No single chemical solves every problem. In my time working with different pyridine derivatives, I’ve found that deep familiarity with one compound’s quirks often speeds up decisions on related projects. The lessons learned from handling, storage, reactivity, and scale-up with 2-Pyridinecarboxamide, 5-hydroxy- directly influence how scientists approach new tasks. Young researchers benefit from this shared experience, sidestepping common mistakes and focusing creative energy on making new discoveries instead of repeating old errors.
At research conferences, discussions about this compound rarely focus on theoretical possibilities alone. Instead, peers compare notes on purification tricks, solvent choices, or even best practices for recording NMR data. Knowledge travels by word of mouth as much as through journal articles, and this grassroots exchange means practical problems get tackled with tried-and-tested wisdom rather than guesswork.
As industries move toward more advanced therapies and sustainable processes, demand for specialized molecules grows. The unique features of 2-Pyridinecarboxamide, 5-hydroxy- make it an excellent candidate for innovative applications. Research on metal-ion sensors or smart hydrogels looks hopeful, leveraging the molecule’s tunable coordination ability and hydrogen bonding. Teams building biologically inspired catalysts or adaptive materials now run targeted screens featuring this compound in their early experiments.
New research highlights its potential in cancer therapeutics, where tailored modifications of pyridinecarboxamides play a role in targeting specific cell receptors. Some medicinal chemists are experimenting with prodrug strategies, using the hydroxy group as an anchor point for larger, more complex molecules that activate selectively inside living cells. It’s the kind of iterative, hypothesis-driven work that sets the stage for breakthrough treatments – all made possible by a fundamental understanding of chemical identity.
On the ground, product stewardship takes many forms. Disposal protocols keep unused or expired chemicals out of landfills and waterways. Teams train junior chemists on safe handling and waste minimization right along with reaction mechanisms. In every lab I’ve visited, careful record-keeping and honest reporting about reagent use improves both safety and efficiency. This culture is built into the responsible use of every batch of 2-Pyridinecarboxamide, 5-hydroxy-, just as much as it is with high-profile pharmaceuticals.
Accountability also extends to broader impacts. Procurement professionals ask about the full lifecycle of the chemicals they order. Does the producer abide by international agreements on chemical safety and environmental protection? Are transportation routes optimized to reduce emissions? These questions now form part of the everyday buying process for many research organizations.

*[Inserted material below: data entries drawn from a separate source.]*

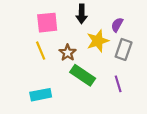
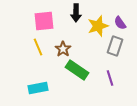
purple semicircle: (117, 25) -> (120, 23), moved, turned -64
yellow star: (98, 41) -> (98, 26), moved

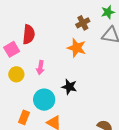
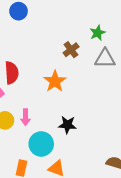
orange star: (77, 48) -> (55, 81), moved, turned 30
pink arrow: (40, 68) -> (25, 117), moved

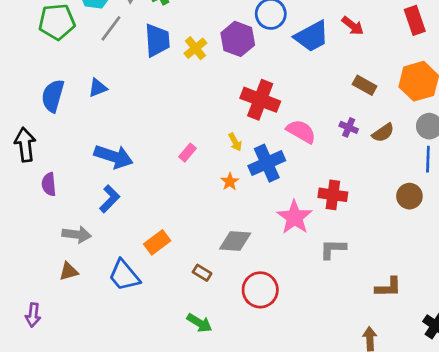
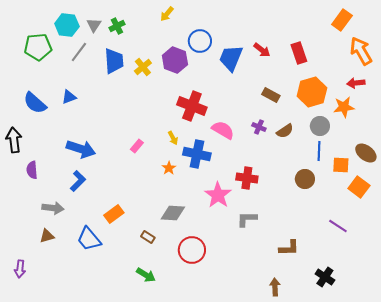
red rectangle: (415, 20) -> (299, 53), moved
blue trapezoid: (312, 36) -> (231, 58), turned 140
blue semicircle: (53, 96) -> (35, 103), turned -65
blue cross: (267, 163) -> (197, 154), turned 36

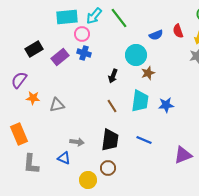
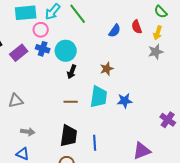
blue semicircle: (156, 35) -> (115, 31), turned -32
cyan circle: (136, 55) -> (66, 51), moved
brown line: (112, 106) -> (71, 102), turned -56
blue line: (144, 140) -> (95, 143), moved, turned 63
gray arrow: (77, 142) -> (28, 132), moved

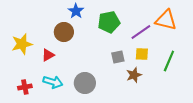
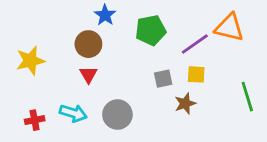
red triangle: (48, 55) -> (88, 74), moved, turned -32
green line: (169, 61) -> (247, 97), moved, turned -40

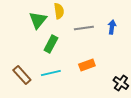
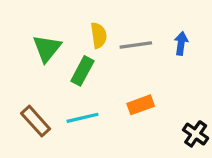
yellow semicircle: (59, 11) -> (99, 35), moved
green triangle: (38, 20) -> (47, 48), moved

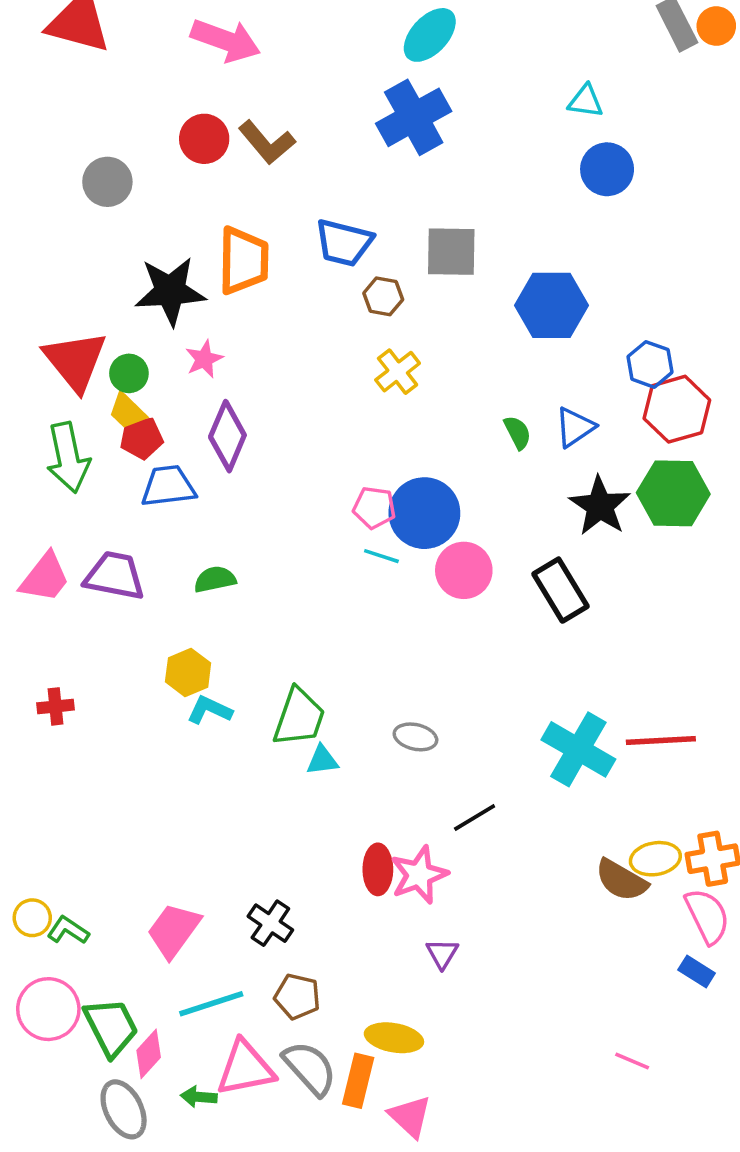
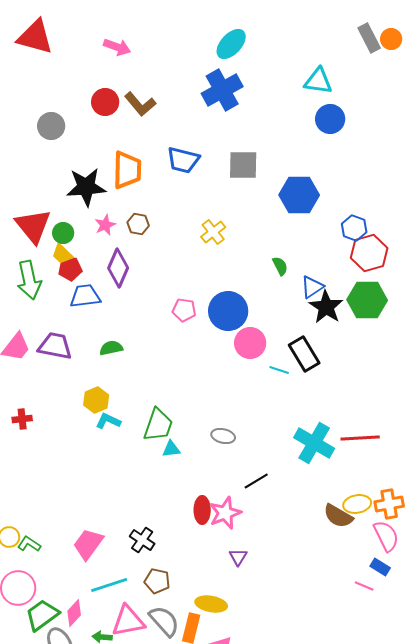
pink arrow: (226, 40) -> (117, 47), size x0.7
cyan triangle: (586, 101) -> (318, 81), size x1.4
brown hexagon: (383, 296) -> (138, 224), moved
blue triangle: (575, 427) -> (312, 287), moved
pink pentagon: (374, 508) -> (184, 310), moved
cyan line: (381, 556) -> (279, 370), moved
green trapezoid: (111, 1027) -> (42, 615), moved, turned -99
pink line: (632, 1061) -> (364, 586), moved

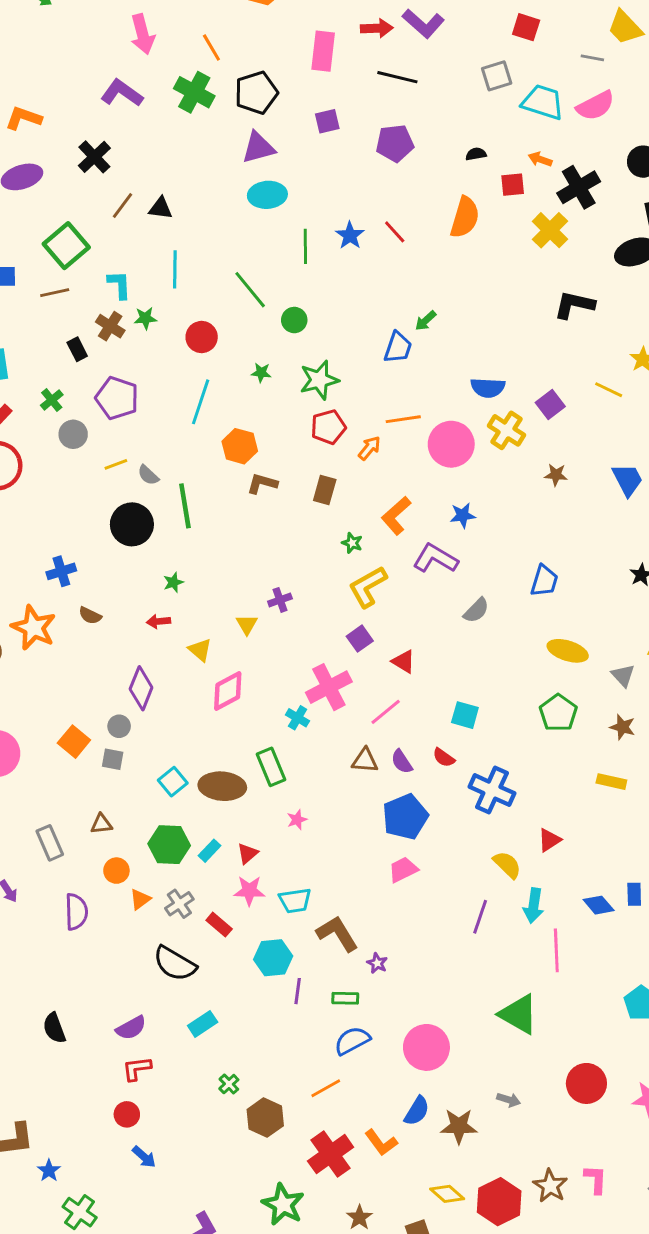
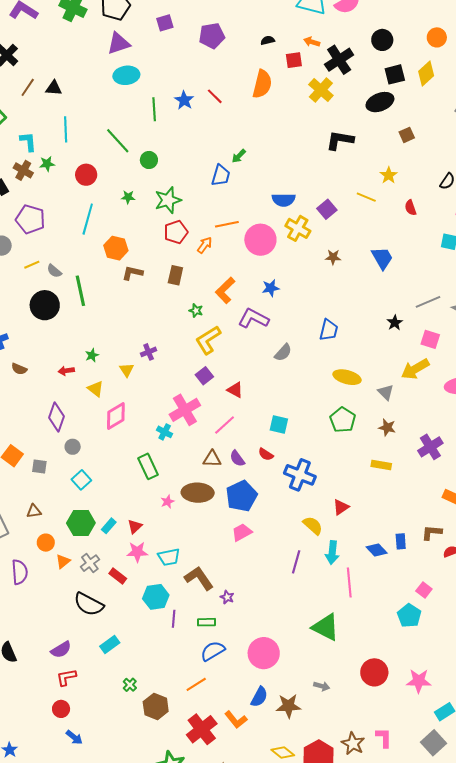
green star: (173, 582) -> (92, 355), moved
gray circle: (119, 726) -> (73, 447), moved
brown ellipse: (222, 786) -> (198, 493), moved

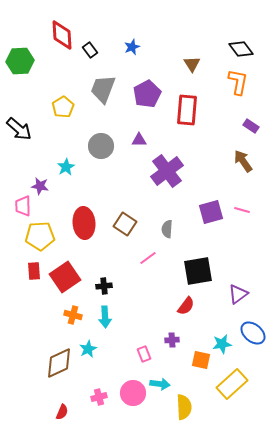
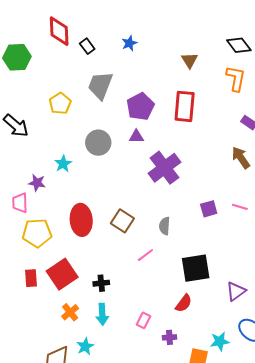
purple pentagon: (147, 94) -> (140, 106), moved
purple square: (211, 212) -> (209, 209), size x0.7
red rectangle: (34, 271) -> (31, 278), moved
orange cross: (73, 315) -> (70, 312), turned 36
pink rectangle: (144, 354) -> (143, 320), moved, turned 49

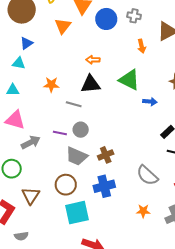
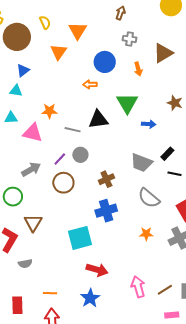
blue circle: (106, 19) -> (105, 62), moved
green triangle: (129, 80) -> (127, 103), turned 35
black triangle: (91, 84) -> (98, 120), moved
pink triangle: (15, 120) -> (33, 133), moved
purple line: (60, 133) -> (60, 159), turned -56
gray trapezoid: (77, 156) -> (141, 163), moved
brown circle: (66, 185) -> (63, 183), moved

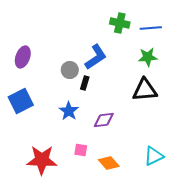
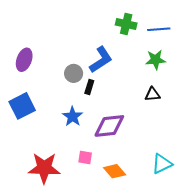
black triangle: (145, 90) -> (152, 94), size x0.6
purple diamond: (104, 120) -> (109, 126), size x1.4

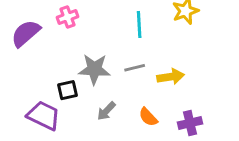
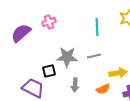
yellow arrow: (171, 77) -> (118, 73), moved
gray arrow: (106, 111) -> (75, 85), turned -40
orange semicircle: (148, 117) -> (103, 89), turned -72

The story of 2-Pyridinecarboxamide, 5-hydroxy- illustrates a larger trend in the chemical sciences: a move away from reliance on generic, one-size-fits-all materials toward carefully designed, highly functional molecules. This isn’t marketing spin; it’s a response to the growing complexity of the problems scientists hope to solve. By sharing lessons learned, supporting robust supply chains, and demanding high standards from manufacturers and laboratories alike, the community ensures that every new experiment builds on a foundation of rigorous, reproducible effort.
As the functions of 2-Pyridinecarboxamide, 5-hydroxy- continue to find new applications in both established and emerging technologies, the molecule’s value comes less from novelty and more from dependability. That trust is earned over many cycles of prediction, observation, and improvement. For chemists and engineers working to shape the future, this compound does more than fill a gap on the shelf – it anchors progress in real, tangible ways.